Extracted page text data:
== Segment start ==

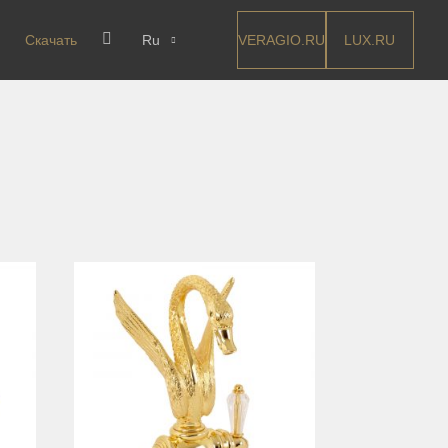
VERAGIO.RU
LUX.RU
Скачать
Ru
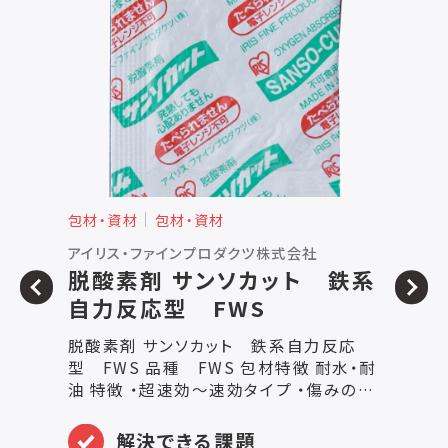
包材・資材
包材・資材
包
アイリス・ファインプロダクツ株式会社
㈱
脱酸素剤 サンソカット 鉄系
自力反応型 FWS
冷
す
脱酸素剤 サンソカット 鉄系自力反応
搬
型 FWS 品種 FWS 包材特徴 耐水・耐
の
油 特徴 ・超速効～速効タイプ ・傷みの早
合
い食品用 主な用途 饅頭、バウムクーヘ
設
ン、焼菓子、ピザ、半生菓子、削節、人形
解決できる課題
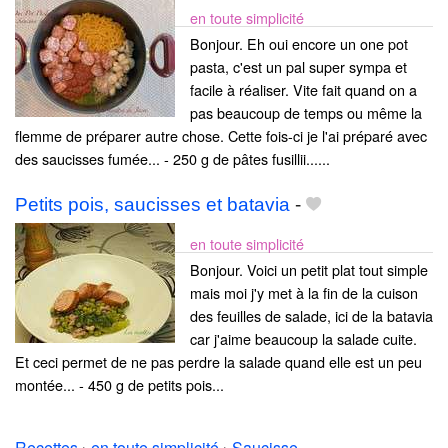
en toute simplicité
Bonjour. Eh oui encore un one pot
pasta, c'est un pal super sympa et
facile à réaliser. Vite fait quand on a
pas beaucoup de temps ou même la
flemme de préparer autre chose. Cette fois-ci je l'ai préparé avec
des saucisses fumée... - 250 g de pâtes fusillii......
Petits pois, saucisses et batavia
-
en toute simplicité
Bonjour. Voici un petit plat tout simple
mais moi j'y met à la fin de la cuison
des feuilles de salade, ici de la batavia
car j'aime beaucoup la salade cuite.
Et ceci permet de ne pas perdre la salade quand elle est un peu
montée... - 450 g de petits pois...
Recettes
›
en toute simplicité
›
Saucisse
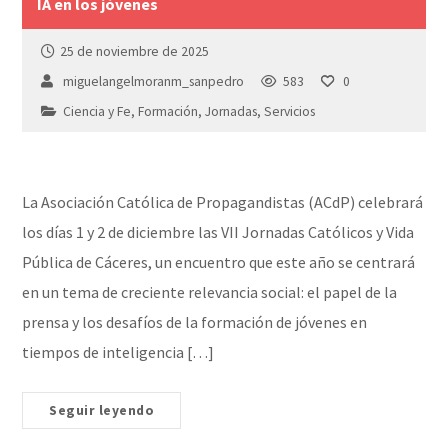
IA en los jóvenes
25 de noviembre de 2025
miguelangelmoranm_sanpedro
583
0
Ciencia y Fe
,
Formación
,
Jornadas
,
Servicios
La Asociación Católica de Propagandistas (ACdP) celebrará
los días 1 y 2 de diciembre las VII Jornadas Católicos y Vida
Pública de Cáceres, un encuentro que este año se centrará
en un tema de creciente relevancia social: el papel de la
prensa y los desafíos de la formación de jóvenes en
tiempos de inteligencia […]
Seguir leyendo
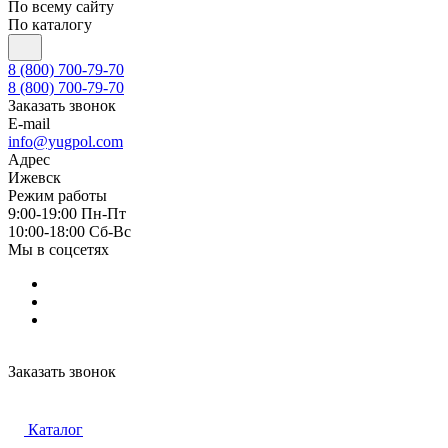
По всему сайту
По каталогу
8 (800) 700-79-70
8 (800) 700-79-70
Заказать звонок
E-mail
info@yugpol.com
Адрес
Ижевск
Режим работы
9:00-19:00 Пн-Пт
10:00-18:00 Cб-Вс
Мы в соцсетях
Заказать звонок
Каталог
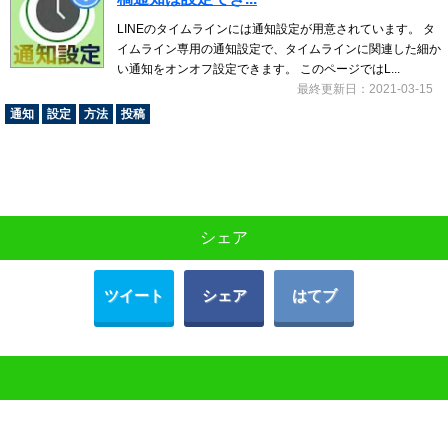
LINEのタイムラインには通知設定が用意されています。 タ
イムライン専用の通知設定で、タイムラインに関連した細か
い通知をオンオフ設定できます。 このページではL...
最終更新日：2021-03-15
通知
設定
方法
投稿
シェア
ツイート
シェア
はてブ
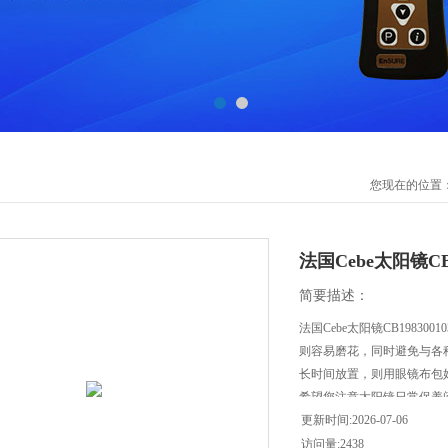
您现在的位置
法国Cebe太阳镜CB
简要描述：
法国Cebe太阳镜CB1983
则容易磨花，同时避免与各
长时间放置，则用眼镜布包
希望您注意太阳镜日常保养
更新时间:2026-07-06
访问量:2438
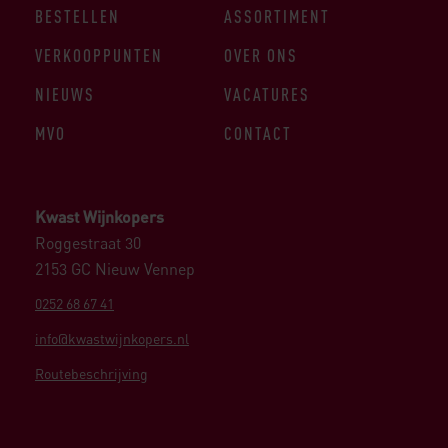
BESTELLEN
ASSORTIMENT
VERKOOPPUNTEN
OVER ONS
NIEUWS
VACATURES
MVO
CONTACT
Kwast Wijnkopers
Roggestraat 30
2153 GC Nieuw Vennep
0252 68 67 41
info@kwastwijnkopers.nl
Routebeschrijving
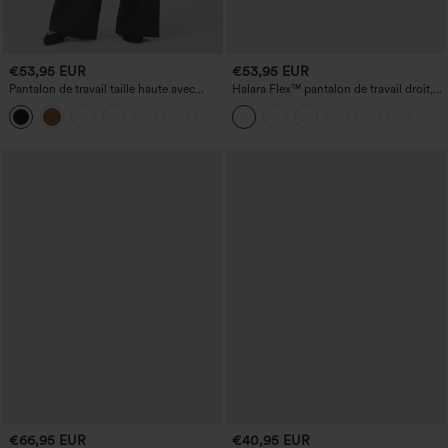
€53,95 EUR
€53,95 EUR
Pantalon de travail taille haute avec
Halara Flex™ pantalon de travail droit,
poches et jambes larges
taille mi-haute, avec poches
€66,95 EUR
€40,95 EUR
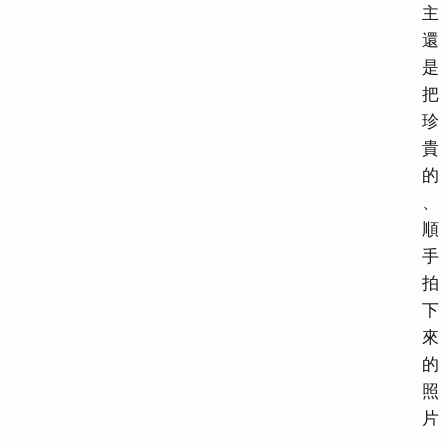
主
還
是
把
珍
貴
的
、
順
手
拍
下
來
的
照
片
，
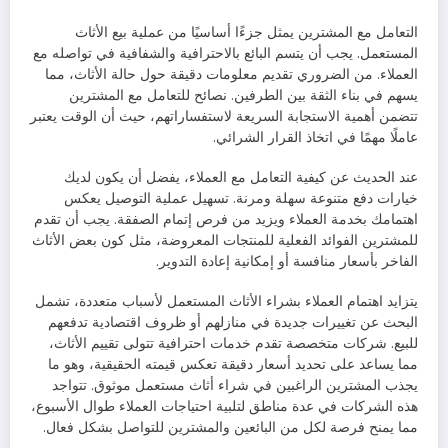
التعامل مع المشترين يمثل جزءًا أساسيًا من عملية بيع الأثاث
المستعمل. يجب أن يتسم البائع بالاحترافية والشفافية في تواصله مع
العملاء. من الضروري تقديم معلومات دقيقة حول حالة الأثاث، مما
يسهم في بناء الثقة بين الطرفين. نصائح للتعامل مع المشترين
تتضمن أهمية الاستجابة السريعة لاستفساراتهم، حيث أن الوقت يعتبر
عاملًا مهمًا في اتخاذ القرار الشرائي.
عند الحديث عن كيفية التعامل مع العملاء، يفضل أن يكون لديك
خيارات دفع متنوعة سهلة ومرنة. تسهيل عملية التوصيل يعكس
اهتمامك بخدمة العملاء ويزيد من فرص إتمام الصفقة. يجب أن تقدم
للمشترين الفوائد الفعلية للمنتجات المعروضة، مثل كون بعض الأثاث
الفاخر بأسعار منافسة أو إمكانية إعادة التدوير.
يتزايد اهتمام العملاء بشراء الأثاث المستعمل لأسباب متعددة، تشمل
البحث عن تغييرات جديدة في منازلهم أو ظروف اقتصادية تدفعهم
للبيع. شركات متخصصة تقدم خدمات احترافية تتولى تقييم الأثاث،
مما يساعد على تحديد أسعار دقيقة تعكس قيمته الحقيقية، وهو ما
يجذب المشترين الراغبين في شراء أثاث مستعمل موثوق. تتواجد
هذه الشركات في عدة مناطق لتلبية احتياجات العملاء طوال الأسبوع،
مما يمنح فرصة لكل من البائعين والمشترين للتواصل بشكل فعال.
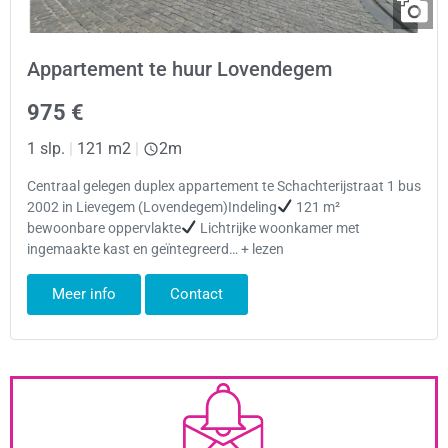
Appartement te huur Lovendegem
975 €
1 slp.
|
121 m2
|
2m
Centraal gelegen duplex appartement te Schachterijstraat 1 bus
2002 in Lievegem (Lovendegem)Indeling
121 m²
bewoonbare oppervlakte
Lichtrijke woonkamer met
ingemaakte kast en geïntegreerd… + lezen
Meer info
Contact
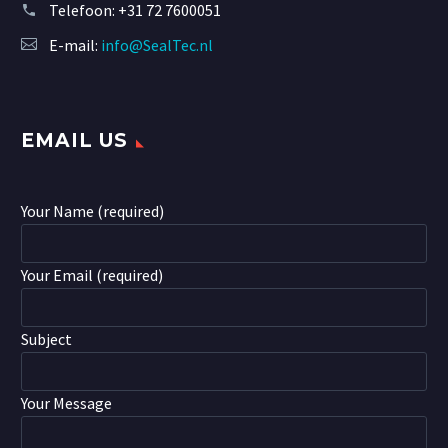
Telefoon:
+31 72 7600051
E-mail:
info@SealTec.nl
EMAIL US
Your Name (required)
Your Email (required)
Subject
Your Message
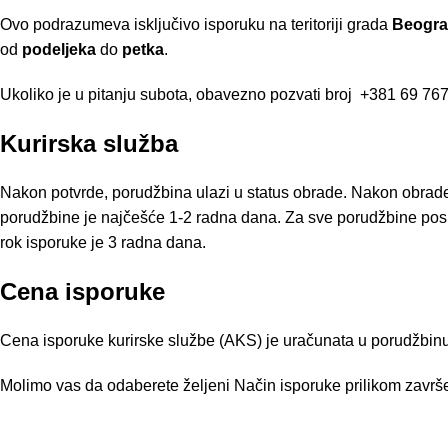
Ovo podrazumeva isključivo isporuku na teritoriji grada
Beogr
od
podeljeka
do
petka
.
Ukoliko je u pitanju subota, obavezno pozvati broj
+381 69 767
Kurirska služba
Nakon potvrde, porudžbina ulazi u status obrade. Nakon obrad
porudžbine je najčešće 1-2 radna dana. Za sve porudžbine posl
rok isporuke je 3 radna dana.
Cena isporuke
Cena isporuke kurirske službe (AKS) je uračunata u porudžbinu 
Molimo vas da odaberete željeni Način isporuke prilikom završe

== Segment end ==

> [TO DO]: Only the lines from the one with "مما يمنح فرصة" through the final line of the entries above should be transcribed, exactly and without pictures.

> [EXERCISE OUTPUT]:
مما يمنح فرصة لكل من البائعين والمشترين للتواصل بشكل فعال.
Appartement te huur Lovendegem
975 €
1 slp.
|
121 m2
|
2m
Centraal gelegen duplex appartement te Schachterijstraat 1 bus
2002 in Lievegem (Lovendegem)Indeling
121 m²
bewoonbare oppervlakte
Lichtrijke woonkamer met
ingemaakte kast en geïntegreerd… + lezen
Meer info
Contact
Telefoon:
+31 72 7600051
E-mail:
info@SealTec.nl
EMAIL US
Your Name (required)
Your Email (required)
Subject
Your Message
Ovo podrazumeva isključivo isporuku na teritoriji grada
Beogr
od
podeljeka
do
petka
.
Ukoliko je u pitanju subota, obavezno pozvati broj
+381 69 767
Kurirska služba
Nakon potvrde, porudžbina ulazi u status obrade. Nakon obrad
porudžbine je najčešće 1-2 radna dana. Za sve porudžbine posl
rok isporuke je 3 radna dana.
Cena isporuke
Cena isporuke kurirske službe (AKS) je uračunata u porudžbinu 
Molimo vas da odaberete željeni Način isporuke prilikom završe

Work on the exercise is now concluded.